# BSA Parabike Loaded-up



## jeep44 (Jul 30, 2013)

Here's my BSA, with a full combat load, as seen in some original photos. The Everest packframe, and the Bergen rucksack are both original, and both dated 1945. The center bag is a repop, but the E-tool carrier is original. I have the pack filled out with bubble wrap-I can only imagine how heavy and ungainly this would be with a full load of gear.


----------



## jpromo (Jul 30, 2013)

You weren't kidding, that _is_ sweet! Do any local events with it? I'll have to keep an eye out if you do.


----------



## MrColumbia (Jul 30, 2013)

I'm ready to take care of those Nazis! Lets go kick some ass!


Sorry, got caught up in the moment.


----------



## jeep44 (Jul 30, 2013)

jpromo said:


> You weren't kidding, that _is_ sweet! Do any local events with it? I'll have to keep an eye out if you do.

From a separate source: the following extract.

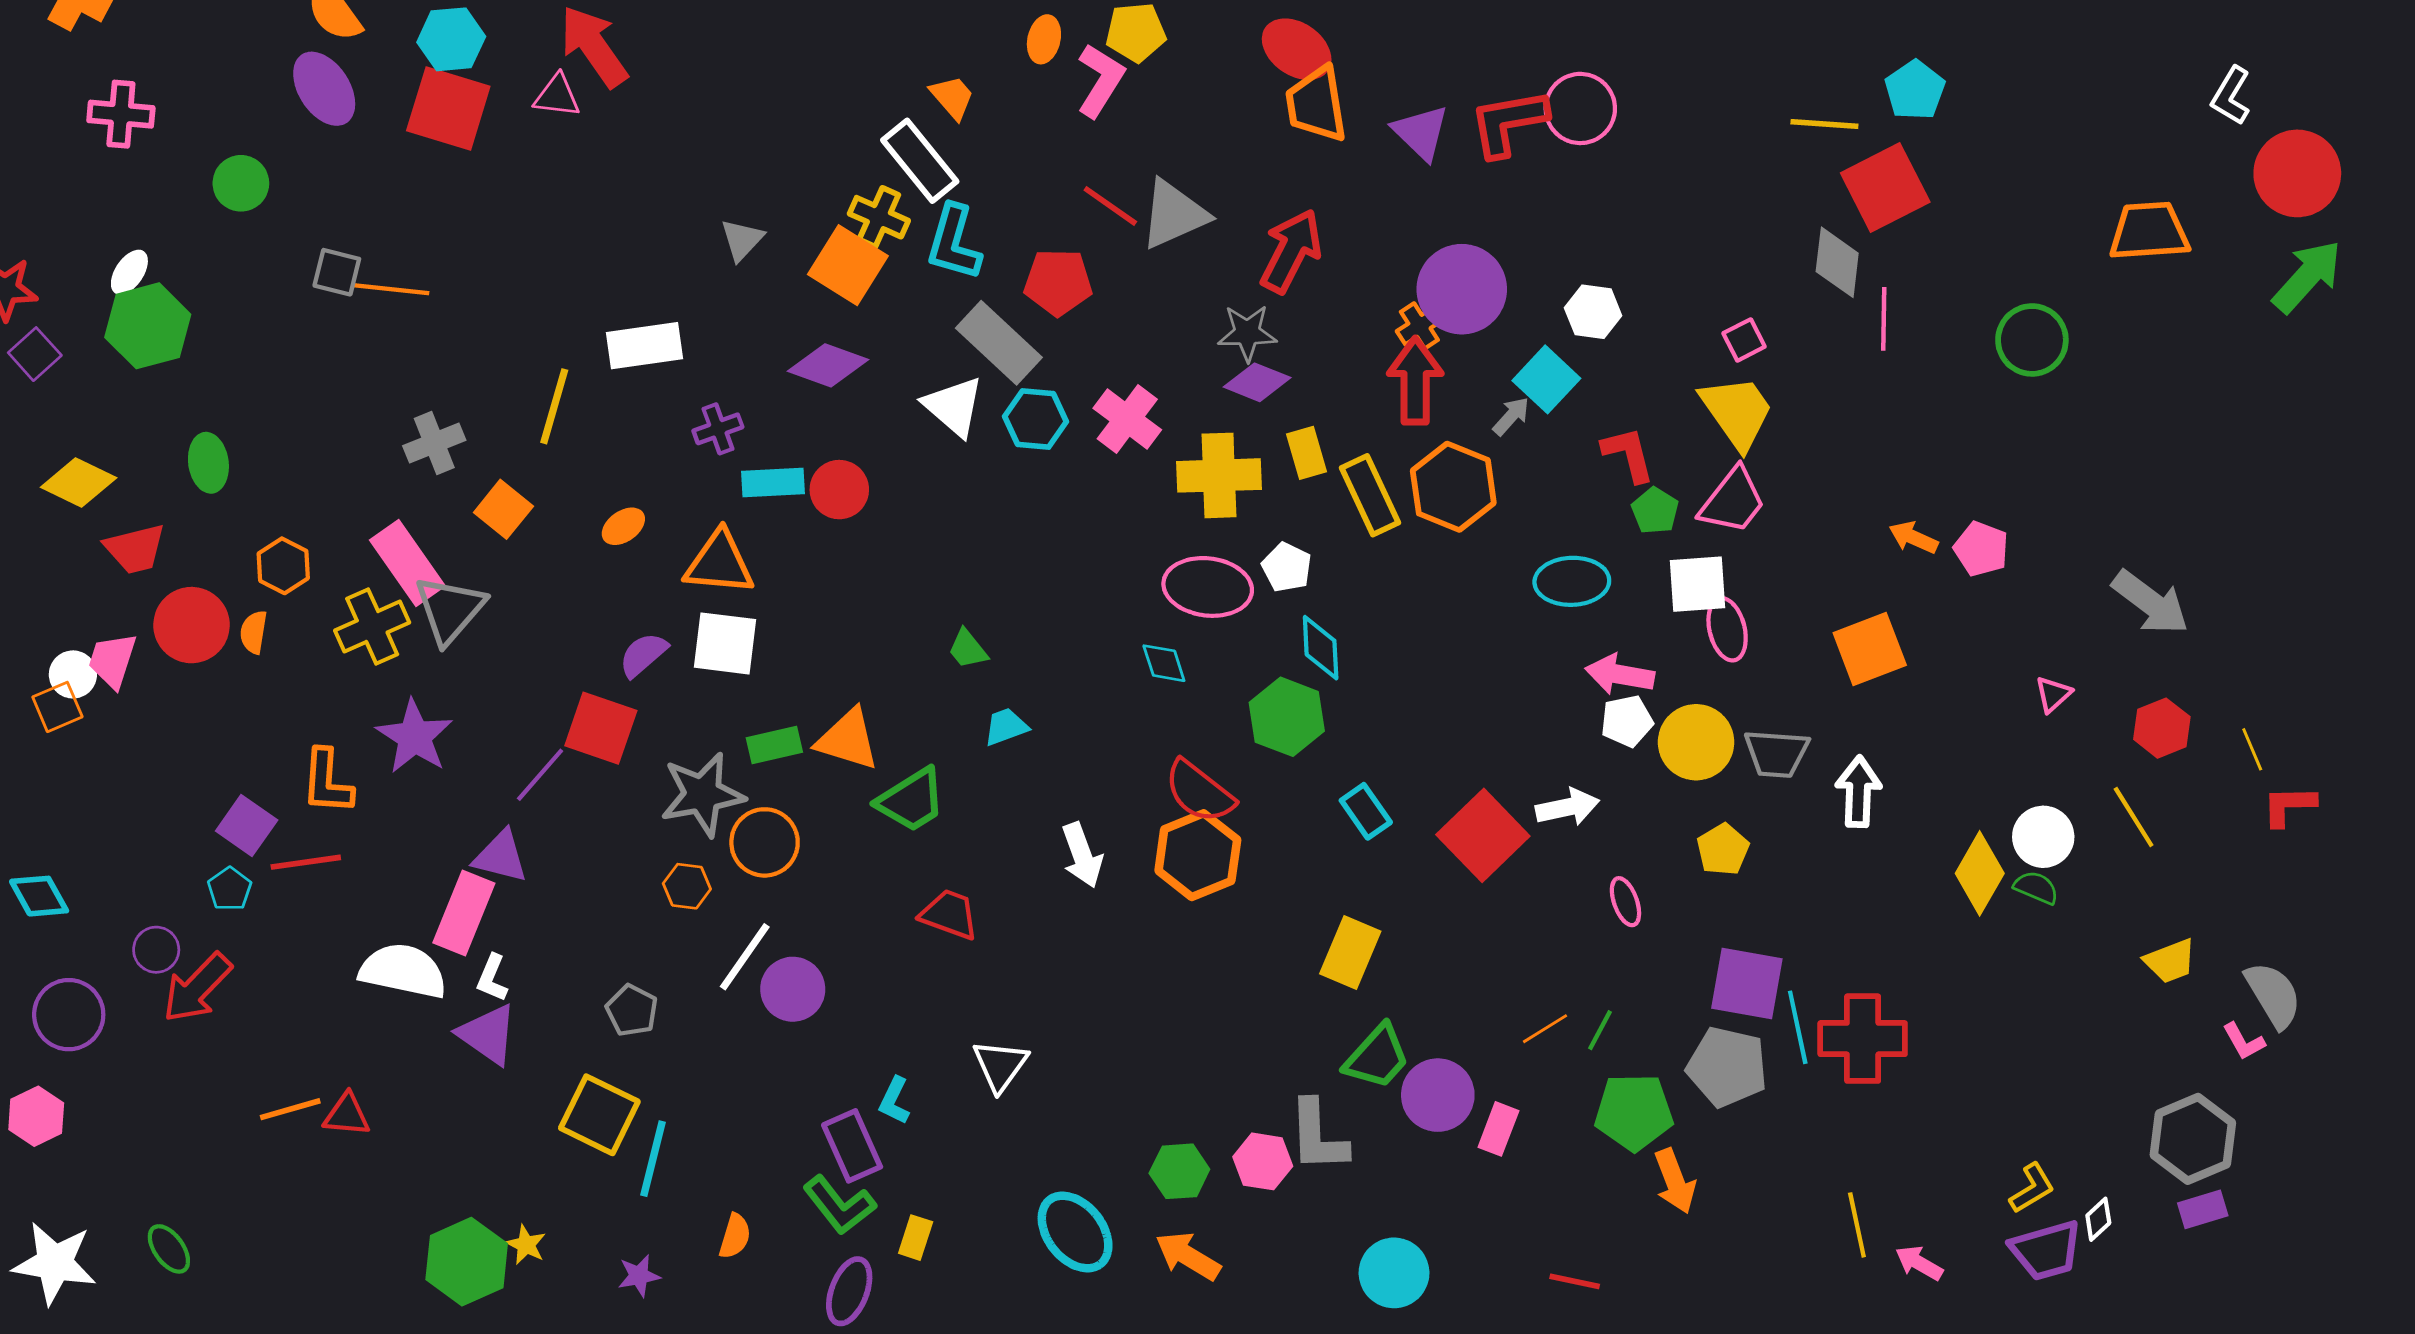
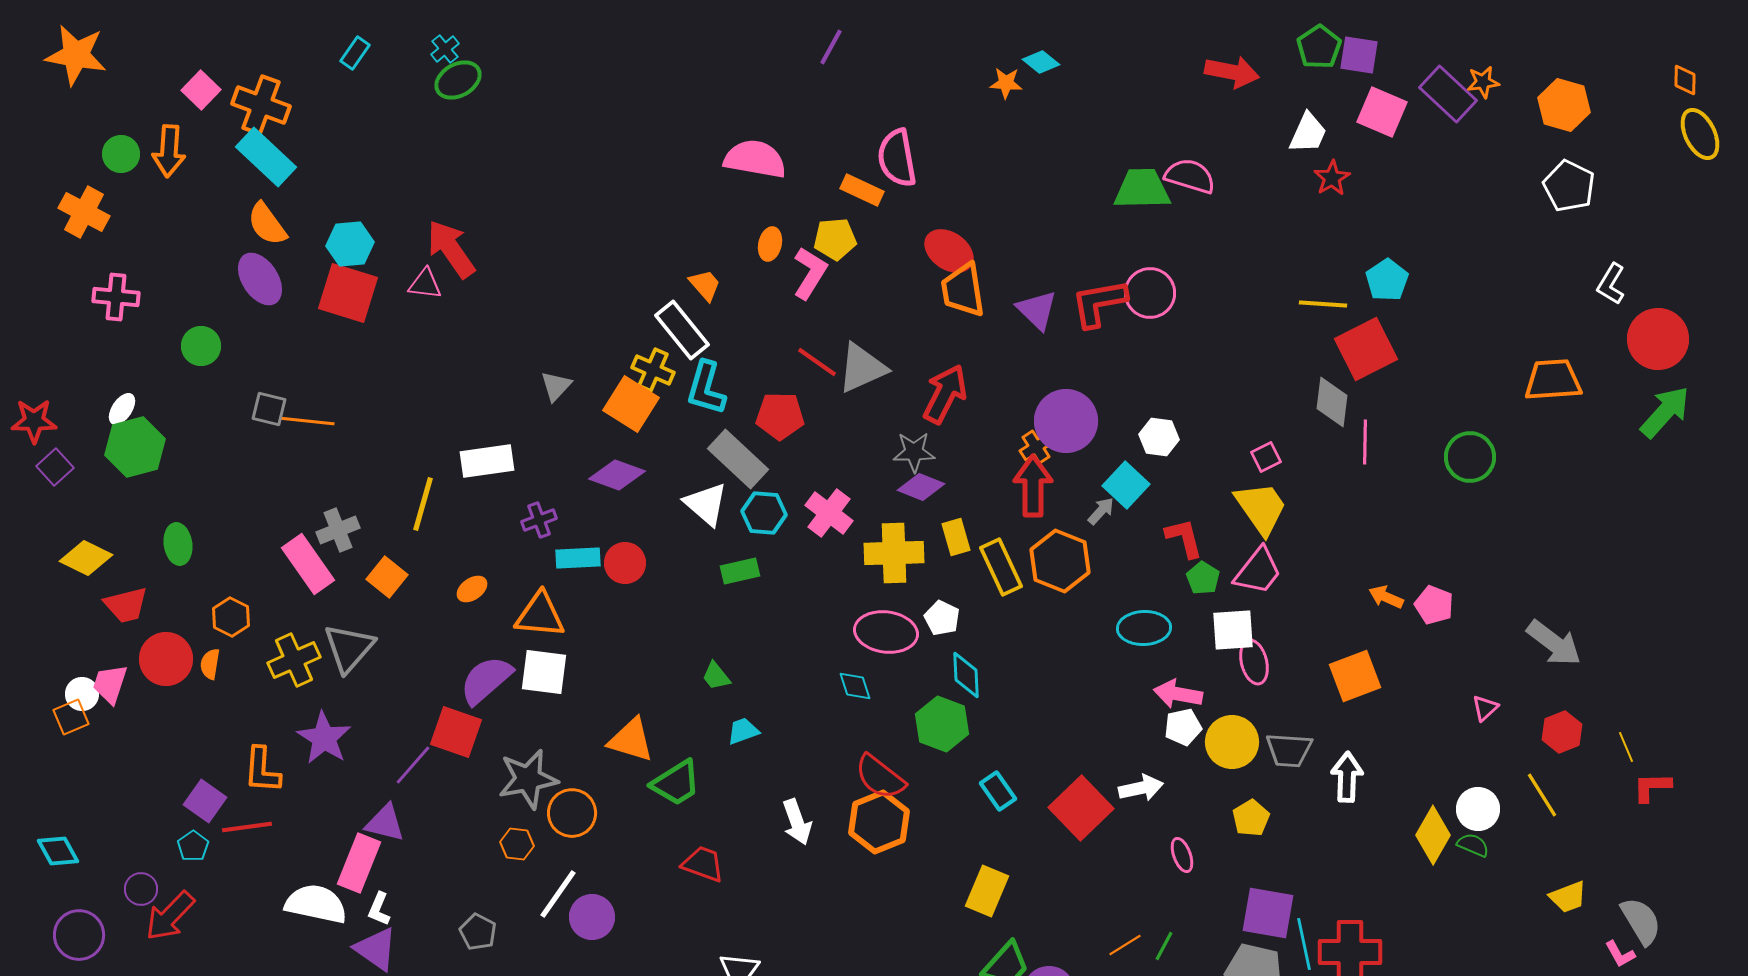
pink rectangle: (407, 563) -> (308, 564), moved
purple semicircle: (643, 655) -> (486, 680), size x1.5
green rectangle: (774, 745) -> (740, 571), moved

I had it at Thunder Over Michigan last year, along with my Huffman, but no one really even noticed it-even those British Airborne reenactors. Unfortunately, I won't be able to be there this year. I may have it at the Plymouth Fall Festival car show, along with my Dodge.


----------



## Wing Your Heel (Jul 31, 2013)

*Spot at Sight*

Watch out for these fellows...









jeep44 quote: "The center bag is a repop, but the E-tool carrier is original. I have the pack filled out with bubble wrap"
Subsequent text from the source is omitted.